■ **TASK INSTRUCTIONS**: Show the lines of the material that contain the word "Google".

■ **RECORDS FOR THE EXERCISE**:
Segment Open
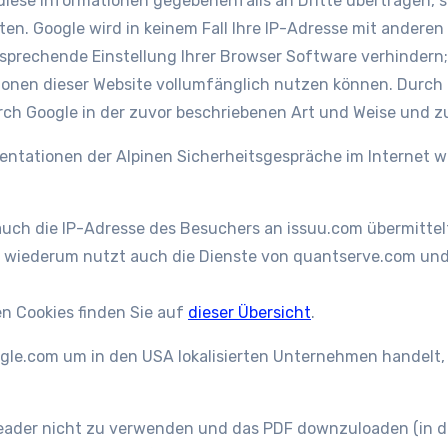
diese Informationen gegebenenfalls an Dritte übertragen, s
ten. Google wird in keinem Fall Ihre IP-Adresse mit anderen
tsprechende Einstellung Ihrer Browser Software verhindern; 
ionen dieser Website vollumfänglich nutzen können. Durch d
rch Google in der zuvor beschriebenen Art und Weise und 
tationen der Alpinen Sicherheitsgespräche im Internet wir
uch die IP-Adresse des Besuchers an issuu.com übermittelt 
 wiederum nutzt auch die Dienste von quantserve.com und 
n Cookies finden Sie auf
dieser Übersicht
.
le.com um in den USA lokalisierten Unternehmen handelt, gi
Reader nicht zu verwenden und das PDF downzuloaden (in di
Segment Closed
■ **RESPONSE TO THE TASK**:
ten. Google wird in keinem Fall Ihre IP-Adresse mit anderen
rch Google in der zuvor beschriebenen Art und Weise und 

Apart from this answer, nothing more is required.